I went to my parents house the other day and started looking around my old room. While I was there I started looking through my old books, books I read when I was a teenager and wanted nothing more than to read fantasy and enter other worlds. I looked past the wonders of Paul Stewart's The Edge Chronicles, glanced over bad books I had reviewed on Bookgeeks.com, longed to read the Penguin Classics I had bought with the intention of reading, flicked through Harry Potter and Darren Shan and many other wonderful writers. And as I looked through them I remembered where I was at the time, what my life was like.
I remember reading Darren Shan's Cirque Du Freak when I was holiday in Turkey with my parents. It was a slim novel and I read it in two days, immediately wanting to read the next novel. I picked up Perry Moore's Hero and recalled how I had stayed in my attic office, sprawled out on my sister's futon - I remember rearranging the office that day - and allowing the sun to come through the skylight as I spent the entire day reading it from cover to cover.

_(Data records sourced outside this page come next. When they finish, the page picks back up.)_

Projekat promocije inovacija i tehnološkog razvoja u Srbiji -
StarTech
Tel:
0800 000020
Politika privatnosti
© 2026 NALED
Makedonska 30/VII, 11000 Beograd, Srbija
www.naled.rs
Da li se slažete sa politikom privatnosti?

Books - as you write them and read them - are like memory capsules. The minute you pick them up you are thrown into the memories that come with them. Inside the pages and the lines and the words are parts of your life and times you would want to forget or want to relive. While I was in the attic, surrounded by boxes of my papers and old notebooks I picked up a 'novel', for want of a better word, I wrote when I was fifteen. It was a post-apocalyptic novel entitled Shifter that I wrote when I was fifteen - influenced, mainly, by Steven Gould's Jumper. I remember writing it around the same time my prom was coming up and I was banging on the keyboard on a winter's night. I remember beginning the story around the same time my mother was calling me for dinner - which was annoying - and still writing it when I was introduced to The End of Mr. Y and The Gargoyle which my mum brought home from work with her one evening as I was writing said novel.
It's a wonderful thing to be able to open a book and not read the words but merely glance over them, see the black blur and recall the events of your life and the memories that are stored within the page.